Saved entries

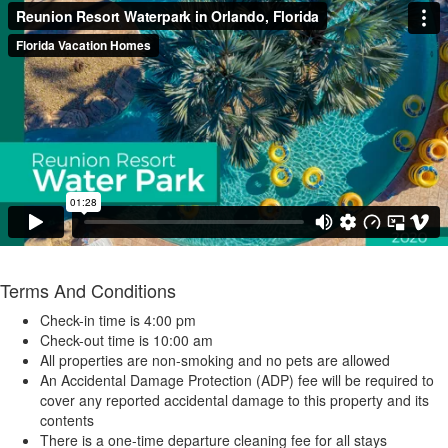
Terms And Conditions
Check-in time is 4:00 pm
Check-out time is 10:00 am
All properties are non-smoking and no pets are allowed
An Accidental Damage Protection (ADP) fee will be required to
cover any reported accidental damage to this property and its
contents
There is a one-time departure cleaning fee for all stays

What is being asked => Respond with only the number of lines in the data that include the string "time".

Exercise answer => 3